Obama Targets Backlog Of Veterans' Claims
The Obama administration is calling once again on federal employees to submit ideas on improving government services. This time, it is targeting the amount of time and effort it takes to process veterans' disability benefits.
The number of unresolved disability claims has soared this year, prompting protests from veterans groups and members of Congress. The American Legion suggested in late June that the number was approaching 1 million claims, but officials with the Department of Veterans Affairs dispute that figure.
Under the plans announced Monday by President Obama, rank-and-file employees with the VA's Veterans Benefits Administration will be asked to suggest, through a Web-based computer program, how to reduce the department's backlog. The VBA has about 18,400 employees, most of whom work at its 57 regional offices nationwide.

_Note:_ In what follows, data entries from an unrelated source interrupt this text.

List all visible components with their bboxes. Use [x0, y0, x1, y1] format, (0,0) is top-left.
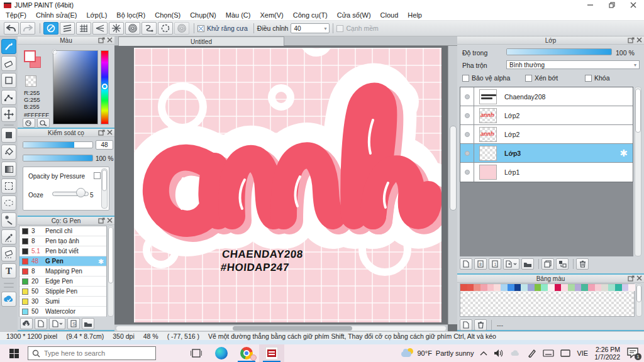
brush-row[interactable]: 8Pen tạo ảnh: [19, 236, 106, 246]
keyboard-icon[interactable]: [543, 349, 554, 357]
clip-checkbox[interactable]: [525, 75, 532, 82]
snap-off-button[interactable]: [43, 22, 58, 35]
brush-row[interactable]: 3Pencil chì: [19, 226, 106, 236]
restore-button[interactable]: [601, 0, 623, 10]
layer-folder-button[interactable]: [521, 258, 534, 270]
select-pen-tool[interactable]: [1, 229, 16, 244]
layer-visibility-toggle[interactable]: [460, 106, 474, 124]
text-tool[interactable]: T: [1, 263, 16, 278]
palette-swatch[interactable]: [501, 284, 508, 291]
palette-swatch[interactable]: [514, 284, 521, 291]
brush-size-value[interactable]: 48: [96, 140, 113, 150]
palette-swatch[interactable]: [494, 284, 501, 291]
brush-row[interactable]: 20Edge Pen: [19, 277, 106, 287]
brush-add-button[interactable]: [35, 318, 47, 329]
menu-select[interactable]: Chọn(S): [155, 11, 180, 19]
brush-row[interactable]: 5.1Pen bút viết: [19, 246, 106, 256]
canvas-horizontal-scrollbar[interactable]: [114, 324, 448, 331]
menu-window[interactable]: Cửa sổ(W): [337, 11, 371, 19]
palette-swatch[interactable]: [555, 284, 562, 291]
palette-swatch[interactable]: [595, 284, 602, 291]
palette-swatch[interactable]: [541, 284, 548, 291]
brush-tool[interactable]: [1, 39, 16, 54]
close-icon[interactable]: [107, 129, 113, 136]
menu-file[interactable]: Tệp(F): [6, 11, 26, 19]
new-layer-button[interactable]: [460, 258, 472, 270]
merge-layer-button[interactable]: [556, 258, 569, 270]
brush-duplicate-button[interactable]: [49, 318, 65, 329]
move-tool[interactable]: [1, 107, 16, 122]
layer-row[interactable]: Lớp1: [460, 163, 633, 182]
brush-settings-gear-icon[interactable]: ✱: [98, 258, 104, 266]
edge-taskbar-button[interactable]: [209, 344, 234, 362]
layer-visibility-toggle[interactable]: [460, 125, 474, 143]
snap-grid-button[interactable]: [76, 22, 91, 35]
pen-icon[interactable]: [528, 349, 536, 358]
onedrive-cloud-icon[interactable]: [510, 349, 521, 357]
select-rect-tool[interactable]: [1, 178, 16, 194]
palette-swatch[interactable]: [480, 284, 487, 291]
brush-opacity-slider[interactable]: [23, 155, 93, 162]
volume-icon[interactable]: [494, 349, 504, 358]
menu-view[interactable]: Xem(V): [260, 11, 283, 19]
palette-swatch[interactable]: [467, 284, 474, 291]
language-indicator[interactable]: VIE: [577, 349, 588, 357]
palette-swatch[interactable]: [487, 284, 494, 291]
action-center-button[interactable]: 1: [626, 347, 640, 359]
palette-swatch[interactable]: [575, 284, 582, 291]
palette-swatch[interactable]: [622, 284, 629, 291]
palette-swatch[interactable]: [528, 284, 535, 291]
popout-icon[interactable]: [98, 37, 105, 43]
palette-swatch[interactable]: [508, 284, 514, 291]
tray-expand-chevron-icon[interactable]: [480, 351, 487, 356]
cloud-tool[interactable]: [1, 292, 16, 307]
close-icon[interactable]: [107, 217, 113, 224]
tablet-icon[interactable]: [560, 349, 570, 357]
snap-parallel-button[interactable]: [60, 22, 75, 35]
popout-icon[interactable]: [628, 37, 635, 43]
adjust-dropdown[interactable]: 40 ▾: [291, 23, 330, 33]
shape-tool[interactable]: [1, 73, 16, 88]
chrome-taskbar-button[interactable]: [234, 344, 259, 362]
layer-visibility-toggle[interactable]: [460, 87, 474, 106]
strip-handle[interactable]: [4, 287, 14, 288]
magic-wand-tool[interactable]: [1, 212, 16, 228]
snap-curve-button[interactable]: [142, 22, 157, 35]
layer-visibility-toggle[interactable]: [460, 163, 474, 182]
palette-swatch[interactable]: [561, 284, 568, 291]
brush-row[interactable]: 8Mapping Pen: [19, 266, 106, 277]
undo-button[interactable]: [4, 22, 19, 35]
menu-capture[interactable]: Chụp(N): [190, 11, 216, 19]
minimize-button[interactable]: [580, 0, 601, 10]
eraser-tool[interactable]: [1, 56, 16, 71]
palette-swatch[interactable]: [608, 284, 615, 291]
saturation-value-picker[interactable]: [53, 50, 98, 124]
layer-row-selected[interactable]: Lớp3 ✱: [460, 144, 633, 163]
close-icon[interactable]: [636, 37, 643, 43]
brush-script-button[interactable]: S: [67, 318, 80, 329]
task-view-button[interactable]: [184, 344, 209, 362]
pressure-checkbox[interactable]: [94, 172, 101, 179]
start-button[interactable]: [0, 344, 28, 362]
fg-bg-swatches[interactable]: [24, 50, 45, 72]
brush-list-scrollbar[interactable]: [108, 226, 114, 317]
ooze-slider-thumb[interactable]: [76, 188, 86, 197]
lock-checkbox[interactable]: [585, 75, 592, 82]
options-scrollbar[interactable]: [101, 168, 108, 209]
antialias-checkbox[interactable]: [197, 25, 204, 32]
palette-edit-button[interactable]: [37, 118, 50, 128]
snap-ellipse-button[interactable]: [158, 22, 173, 35]
menu-help[interactable]: Help: [408, 11, 422, 19]
new-1bit-layer-button[interactable]: 1: [489, 258, 501, 270]
palette-dialog-button[interactable]: [23, 118, 35, 128]
delete-layer-button[interactable]: [576, 258, 589, 270]
palette-swatch[interactable]: [615, 284, 622, 291]
layer-list-scrollbar[interactable]: [635, 87, 641, 256]
menu-layer[interactable]: Lớp(L): [86, 11, 107, 19]
palette-swatch[interactable]: [521, 284, 528, 291]
duplicate-layer-button[interactable]: [541, 258, 554, 270]
palette-swatch[interactable]: [474, 284, 480, 291]
canvas-vertical-scrollbar[interactable]: [448, 46, 457, 324]
popout-icon[interactable]: [628, 275, 635, 282]
layer-row[interactable]: Chaenday208: [460, 87, 633, 106]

Top department officials will work with Chief Information Officer Vivek Kundra, Chief Performance Officer Jeffrey Zients and Chief Technology Officer Aneesh Chopra to pick the best suggestions and implement them by year's end.
The goal is "cut those backlogs, slash those wait times and deliver your benefits sooner," Obama told the Veterans of Foreign Wars at their national convention in Phoenix.
This is the second time Obama has called on Kundra, Zients and Chopra to quickly tackle a challenge. In June he gave them just 90 days to work with the U.S. Citizenship and Immigration Services on launching a new Web site that would provide immigration applicants updates on their status via text messages or e-mail. The site will launch in the coming weeks.
Chopra suggested Monday in an interview that working on such issues as immigration and veterans' services in a quick fashion helps the White House meet long-term policy goals.
"It makes coming to work very exciting when you can combine the broader policy debates around budgets and legislation and executive orders with tangible, operational, on-the-ground change," he said.
The plan Obama announced Monday is separate from an April request that all rank-and-file federal employees submit cost-saving ideas that could be incorporated into the federal budget. Details on that program are expected next month.
During his speech in Phoenix, Obama also noted that his proposed 2010 budget includes a 15 percent increase in VA funding, the largest such boost in more than 30 years.
"America's commitments to its veterans are not just lines in a budget. They are bonds that are sacrosanct, a sacred trust we are honor bound to uphold. And we will," he said.